**PROBLEM TO WORK ON**
Write out the listing below without alteration, omitting its pictures.
============================================================
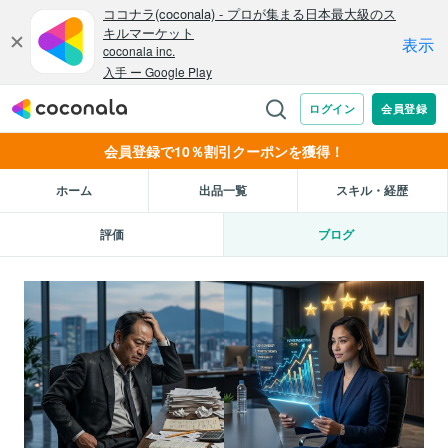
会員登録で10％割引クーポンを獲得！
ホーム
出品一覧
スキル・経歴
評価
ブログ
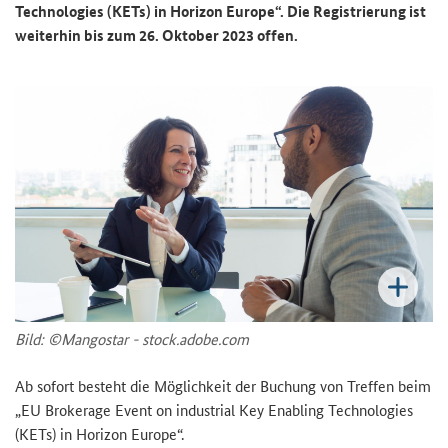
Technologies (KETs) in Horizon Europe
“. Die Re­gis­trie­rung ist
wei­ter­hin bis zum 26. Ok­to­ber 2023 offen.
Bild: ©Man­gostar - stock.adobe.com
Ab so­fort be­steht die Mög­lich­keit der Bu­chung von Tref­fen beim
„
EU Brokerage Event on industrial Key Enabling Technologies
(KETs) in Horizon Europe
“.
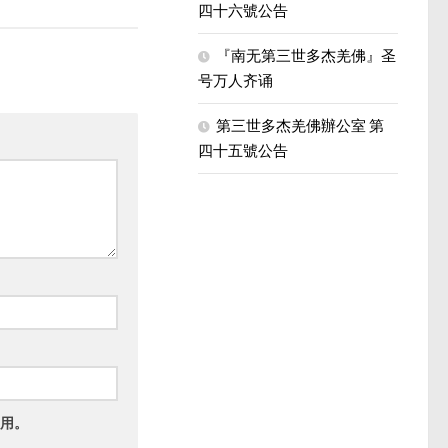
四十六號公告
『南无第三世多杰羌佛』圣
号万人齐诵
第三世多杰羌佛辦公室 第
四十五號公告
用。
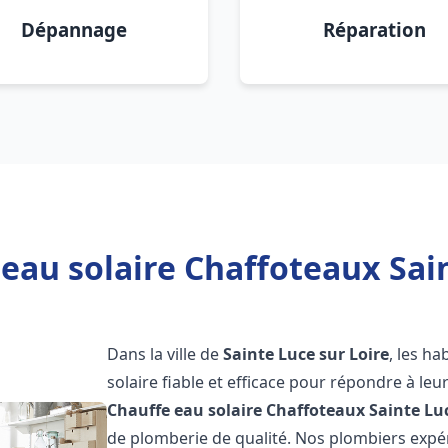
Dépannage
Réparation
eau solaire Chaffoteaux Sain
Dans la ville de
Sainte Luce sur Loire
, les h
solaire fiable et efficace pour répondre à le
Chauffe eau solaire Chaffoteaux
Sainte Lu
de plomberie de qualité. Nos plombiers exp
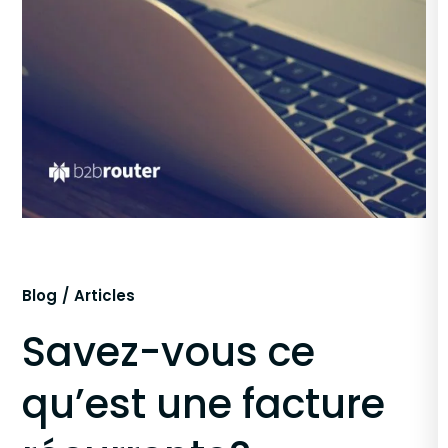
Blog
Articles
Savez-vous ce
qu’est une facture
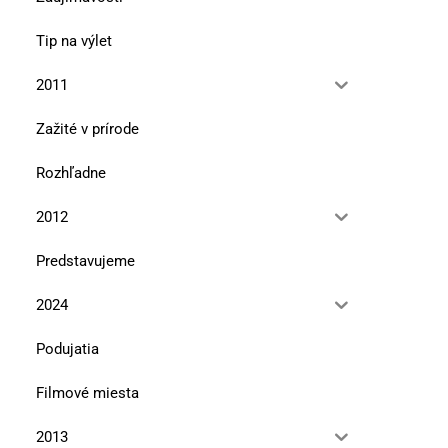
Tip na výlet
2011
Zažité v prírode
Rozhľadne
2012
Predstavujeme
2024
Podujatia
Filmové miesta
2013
============================================================
**EXERCISE ANSWER**
会員登録で10％割引クーポンを獲得！
ホーム
出品一覧
スキル・経歴
評価
ブログ
Technologies (KETs) in Horizon Europe
“. Die Re­gis­trie­rung ist
wei­ter­hin bis zum 26. Ok­to­ber 2023 offen.
Bild: ©Man­gostar - stock.adobe.com
Ab so­fort be­steht die Mög­lich­keit der Bu­chung von Tref­fen beim
„
EU Brokerage Event on industrial Key Enabling Technologies
(KETs) in Horizon Europe
“.
四十六號公告
『南无第三世多杰羌佛』圣
号万人齐诵
第三世多杰羌佛辦公室 第
四十五號公告
用。
Dépannage
Réparation
eau solaire Chaffoteaux Sain
Dans la ville de
Sainte Luce sur Loire
, les h
solaire fiable et efficace pour répondre à le
Chauffe eau solaire Chaffoteaux
Sainte Lu
de plomberie de qualité. Nos plombiers exp
Blog
Articles
Savez-vous ce
qu’est une facture
Tip na výlet
2011
Zažité v prírode
Rozhľadne
2012
Predstavujeme
2024
Podujatia
Filmové miesta
2013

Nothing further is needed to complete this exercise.